Китаец подошел ко мне. В его зеленых очках сверкали маленькие солнца.
— Сеньорита Матия, умоляю вас. Сеньора вас ждет. Молебен назначен на одиннадцать.
Тут я снова увидела их всех. Они стояли у решетки и ждали меня. Я посмотрела влево — туда, где начиналась деревня. Мозаичный купол церкви ослепительно сиял. Его пламенный зеленый цвет резал глаза по утрам. Он был резкий, словно крик.
— Вечно тут этот петух, — сказала я и пошла к ним.
— Да, — кивнул Китаец, — он всегда прилетает на это дерево.
— Весьма странно, — сказала бабушка.
Мы вышли за калитку. Тон жестоко и пристально глядел на меня белым глазом.
— Она болеет, бедняжка, — говорила бабушке тетя. — Надо за ней следить.
— О, да! — Бабушка вдруг подняла руки и коснулась кружев над белой прядью. — Нелегкое время выпало на долю этих бедных детей… Разорение, война… Господи, боже всемогущий, сколько бед!
Колокольный звон лавиной обрушился на улицу. Словно осколки слов, сотни жалоб, сотни отчаянных стонов (и рухнула тишина, которую в другое время нарушали только страшные шаги черных сапог).
Мы шли кварталом ремесленников, к площади. Борха поскользнулся на блестящих камнях.
— Осторожней, мой ангел, — сказала бабушка.
Китаец взял его под локоть.
Был будний день, но казалось, что воскресенье. Кузница не работала. У сапожника и в лавке братьев Таронхи витрина была закрыта перекрещенными досками. Женщина в черном, набрасывая на голову шаль, бежала перед нами, словно хотела поймать последние звуки колокола. Улица выходила на площадь. Посреди площади бил фонтан; из него пили свиньи, дети брызгались водой, а на край присаживались бабушкины голуби, пролетая сизыми молниями над селением, в Сон Махор. За фонтаном, золотая я высокая, стояла церковь Девы Марии. Двери были распахнуты, по ступеням шли прихожане. Колокол смолк, наступила тишина. Тетя и Китаец помогли бабушке подняться. Казалось, они несут вдвоем огромный кувшин, стараясь не расплескать драгоценную влагу. (Да, такой она и была: драгоценная жидкость в старом, надтреснутом сосуде.)
У входа мужчины сняли шляпы, женщины опустили голову. Мы с Борхой, взявшись за руки, шли позади взрослых. У тети на правом чулке перекрутился шов.

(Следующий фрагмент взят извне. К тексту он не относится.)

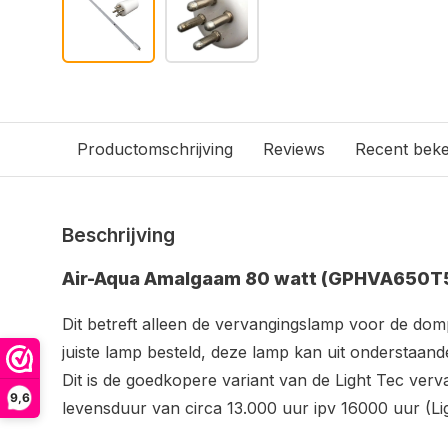
Productomschrijving
Reviews
Recent bek
Beschrijving
Air-Aqua Amalgaam 80 watt (GPHVA650T
Dit betreft alleen de vervangingslamp voor de dom
juiste lamp besteld, deze lamp kan uit onderstaan
Dit is de goedkopere variant van de Light Tec ver
9,6
levensduur van circa 13.000 uur ipv 16000 uur (Li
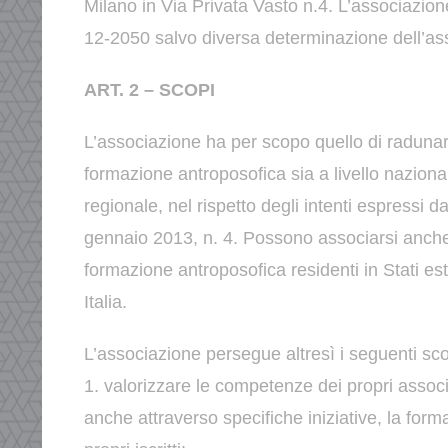
Milano in Via Privata
Vasto n.4.
L’associazion
12-2050 salvo diversa determinazione
dell’a
ART. 2 – SCOPI
L’associazione ha per scopo quello di radunare
formazione
antroposofica sia a livello nazional
regionale, nel rispetto degli
intenti espressi da
gennaio 2013, n. 4.
Possono associarsi anche
formazione antroposofica residenti in
Stati es
Italia.
L’associazione persegue altresì i seguenti sco
1. valorizzare le competenze dei propri assoc
anche
attraverso specifiche iniziative, la fo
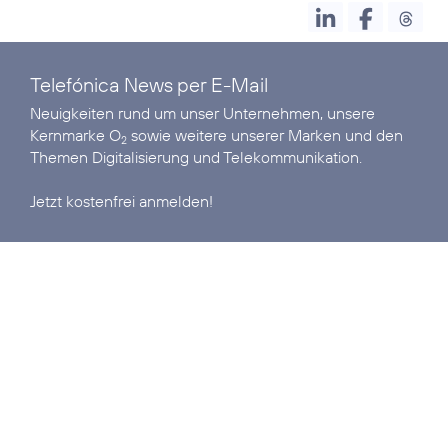
Telefónica News per E-Mail
Neuigkeiten rund um unser Unternehmen, unsere
Kernmarke O
sowie weitere unserer Marken und den
2
Themen Digitalisierung und Telekommunikation.
Jetzt kostenfrei anmelden!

Над аркой золоченых дверей, распахнутых настежь, виднелись каменные щиты с головами евангелистов. В бледном небе багровело солнце, и зеленая мозаика купола нестерпимо сверкала. «Здесь почти не бывает голубого неба», — вспомнила я. Что-то страшное и жестокое горело наверху, словно там пылал злой огонь, и черный свет заполнил, пропитал пространство. На створках двери блестели железные гроздья. В храме стояла мгла, зеленоватая колодезная сырость липла к телу. Под высокими сводами как будто бились огромные крылья, и я подумала, что во тьме углов роятся летучие мыши, а мыши обыкновенные шныряют по золоту алтаря. В бабушкином доме тоже было темно и не прибрано. (Антония вечно сетовала, что он велик для
— Te De-um lau-da-mus, Te Dominum confite-mur [3] …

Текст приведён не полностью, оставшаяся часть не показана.